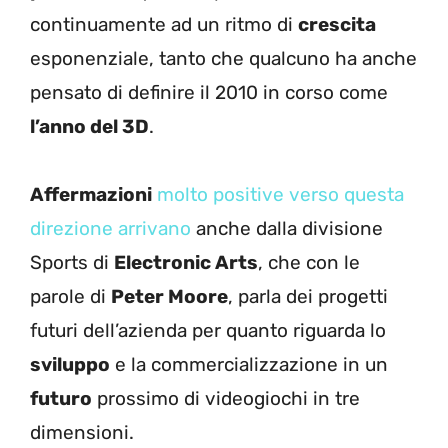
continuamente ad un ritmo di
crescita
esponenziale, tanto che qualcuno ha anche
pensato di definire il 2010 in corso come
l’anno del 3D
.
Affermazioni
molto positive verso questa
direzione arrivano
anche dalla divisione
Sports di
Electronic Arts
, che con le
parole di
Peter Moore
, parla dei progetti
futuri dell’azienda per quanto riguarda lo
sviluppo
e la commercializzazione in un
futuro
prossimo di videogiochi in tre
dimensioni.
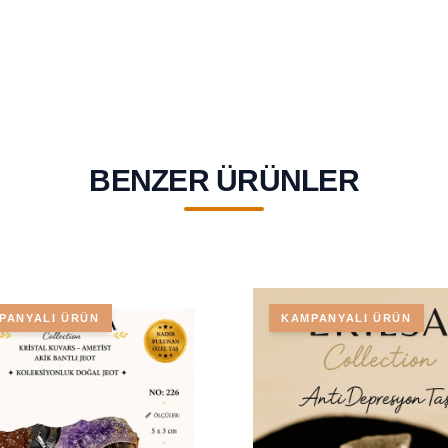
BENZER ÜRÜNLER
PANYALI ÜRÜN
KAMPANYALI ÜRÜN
________
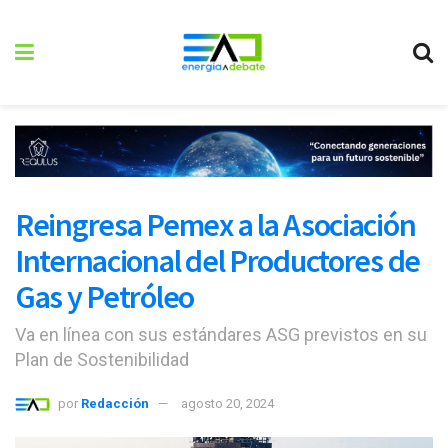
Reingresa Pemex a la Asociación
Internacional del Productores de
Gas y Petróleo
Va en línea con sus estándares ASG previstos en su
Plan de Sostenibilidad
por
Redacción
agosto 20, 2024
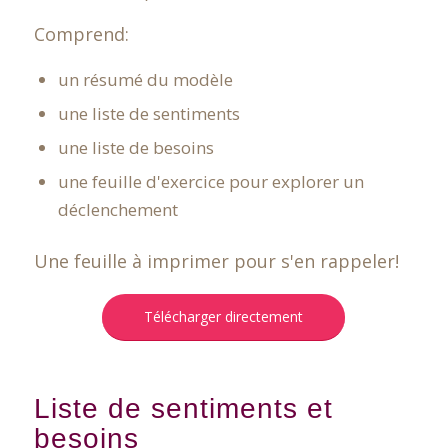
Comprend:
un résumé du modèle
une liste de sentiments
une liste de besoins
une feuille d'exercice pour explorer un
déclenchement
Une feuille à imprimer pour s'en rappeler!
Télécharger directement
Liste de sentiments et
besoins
________
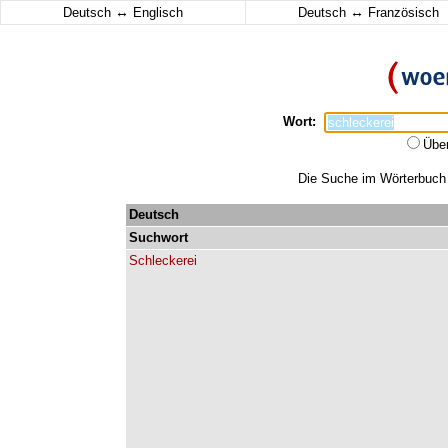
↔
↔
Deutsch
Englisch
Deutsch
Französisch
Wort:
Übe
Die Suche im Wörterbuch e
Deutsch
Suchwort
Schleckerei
________
## What you are asked to do:
If a line in the data above holds the string "sentiments", copy it.

## Solved problem:
une liste de sentiments
Liste de sentiments et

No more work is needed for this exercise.